Urbanowicz questioned whether Trump would actually impose the 10% tariff if he wins again as the U.S. core inflation is still hovering around 4%-level, compared with less than 2% six years ago.
“I would be very curious to see even if he tries to pursue those policies for the fact that American people don’t like the inflation that we’re dealing with right now,” he said. “That is not going to be viewed as favorably by the market.”
Defense and aerospace sectors
However, one likely winner would be stocks in the defense sector, said Isaac Boltansky, managing director and director of policy research at BTIG. There would be far more support for military spending in general with a Republican in the White House, he said in a Saturday client note.

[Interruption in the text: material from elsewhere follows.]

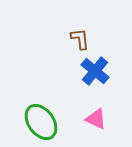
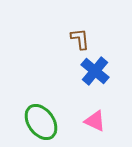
pink triangle: moved 1 px left, 2 px down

The iShares U.S. Aerospace & Defense ETF ITA, which tracks U.S.-listed manufacturers, assemblers and distributors of aircraft and equipment for the defense industry, rose 18.9% and 33.9% in the first two years of Trump’s presidency between 2016 and 2020, respectively, according to FactSet data. That compared with merely 8.5% and 8.8% advance in the first two years of Biden’s tenure.
Defense stocks will be “insulated from the margin compression” that’s going on in other stock-market sectors as there’s a “huge demand” in aircrafts and equipment, especially in light of escalating geopolitical tensions, Urbanowicz said.
“They’re [defense stocks] going to continue to pass through price increases and maintain growth margins from where they’re at now,” he said. “They are not just military defense stocks, but I would expect them to be treated as defensive over the next couple of years.”